Bill Weld Looking to Challenge Trump in 2020

Courtesy of Creative Commons

By Izzy Hessler 02/15/2019

Courtesy of Creative Commons

Bill Weld expressed interest in running for President in 2020 during a “Politics & Eggs” breakfast on Friday in New Hampshire. “Because of the many concerns I’ve talked about today, I’ve established an exploratory committee…as a Republican in the 2020 election.”

Several Democratic candidates have announced campaigns for the 2020 race, but Weld is the first potential challenger to President Trump in the Republican primary.

“The truth is that we’ve wasted an enormous amount of time by humoring this President, indulging him in his narcissism and his compulsive irrational behaviors,” Weld said Friday, expressing his distaste for the President’s culture of divisiveness in Washington.

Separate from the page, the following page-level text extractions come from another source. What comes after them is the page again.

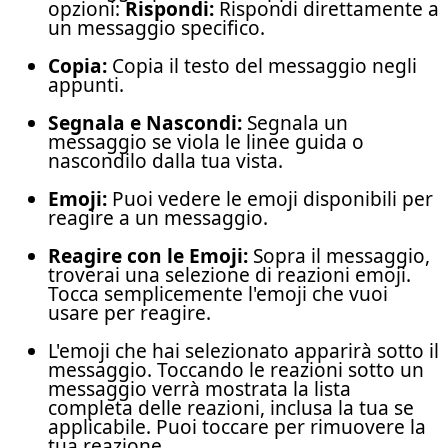
opzioni:
Rispondi:
Rispondi direttamente a
un messaggio specifico.
Copia:
Copia il testo del messaggio negli
appunti.
Segnala e Nascondi:
Segnala un
messaggio se viola le linee guida o
nascondilo dalla tua vista.
Emoji:
Puoi vedere le emoji disponibili per
reagire a un messaggio.
Reagire con le Emoji:
Sopra il messaggio,
troverai una selezione di reazioni emoji.
Tocca semplicemente l'emoji che vuoi
usare per reagire.
L'emoji che hai selezionato apparirà sotto il
messaggio. Toccando le reazioni sotto un
messaggio verrà mostrata la lista
completa delle reazioni, inclusa la tua se
applicabile. Puoi toccare per rimuovere la
tua reazione.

“The situation is not yet hopeless, but we do need a mid-course correction,” he added.

Weld will face a tough race for the 2020 Republican nomination. In the past, presidents with inner-party approval ratings of 75 percent or above have not faced serious primary challenges. A Gallup poll recently showed that President Trump had an 89 percent national approval rating among Republicans.

Weld’s political past is unique in its bipartisanship. He served as a two-term governor for Massachusetts in the early 1990s before losing the 1996 U.S. Senate race in Massachusetts to John Kerry.

He resigned as governor in 1997 when President Bill Clinton nominated him as U.S. ambassador to Mexico, although he was blocked from a Senate nomination hearing.

Weld unsuccessfully sought the Republican nomination for New York Governor in 2005. He then worked alongside Mitt Romney in his campaign for president in 2008 before endorsing Democratic nominee Barack Obama after Romney dropped out of the race.

Weld was also Gary Johnson’s vice presidential nominee on the Libertarian Party ticket in 2016 but vouched for Hillary Clinton in her efforts to win the Democratic nomination.

Bill Weld’s political path presents some mixed messages, so it will be interesting to see what positions he takes on key issues come election season.